In a company, a great deal of power should therefore logically reside with the shareholders, because they elect the board and have a very powerful right as an owner -- their vote.
In fact, the spirit and intent of the securities laws of the 1930s and 1940s was to do exactly this -- protect investors and provide for ample disclosure. The truth of the matter though is that shareholders have limited power to intervene and much more should be done to ensure that the investor protectionist intent of the securities and investment company/advisers acts of the 1930s and 1940s are achieved.
What cannot be forgotten is that the same very basic and positive tenets of corporate governance were codified in the securities and investment acts of the 1930s and 1940s. Despite being watered down since their adoption, the basic principles of the legislation point investors in the right direction toward asking the types of questions that they need to examine in order to determine whether the board and management of their investment are doing their best to maximize shareholder value.
What, then, should an investor ask in reviewing the corporate governance of a fund or company in which they are seeking to invest (or in which they are already a shareholder)?
The following are some simple yet revealing questions:
* Is the chairman of the board also the CEO?
* On how many board seats does each member sit?
* How much of the board is comprised of independent members? More than 75 percent?
* How much ownership does each board member hold in the company?
* Are there any interpersonal relationships between management and any of the board members?
* Does a set of published governance principles exist for the board?
* How does the board set the pay for top level management? Is it incentive based on strict performance goals, set by a compensation committee and fully disclosed? Did the board approve overly generous stock options as compensation that will ultimately dilute shareholder value when exercised?
* How much is the board member compensated for their services?
* Is there an audit committee composed only of independent directors (not affiliated at all with the company)? Have any recent restatements been issued or have there been any challenges to the accuracy of the company's financial statements?
While these questions are by no means exhaustive, they are a simple start to getting your homework done on your investments and getting a "gut" feel for what is right or wrong in the board and management structure of a given company.

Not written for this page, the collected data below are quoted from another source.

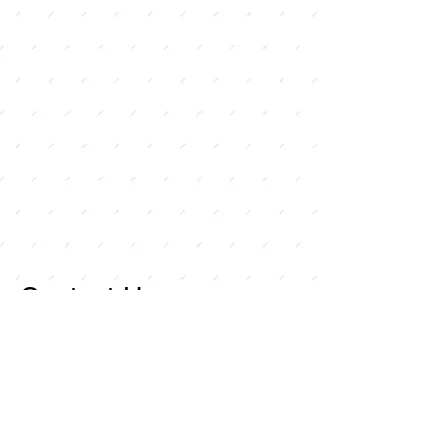
Contact Us
For any inquiries, or
questions, please call:
714-
258-7000
or fill out the
following form.
Curley Wholesale Electric, Inc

Simply put, the next time that you receive proxy materials or an annual statement from your investments, do not throw it out. Read it and ask questions. Remember that as a shareholder you have a democratic right that significantly affects the value of your investment.
If you do not understand something contained in those materials or you want to find out further information, call, find out the answers and become active in understanding who and what you have invested in in order to increase the value of your hard-earned money.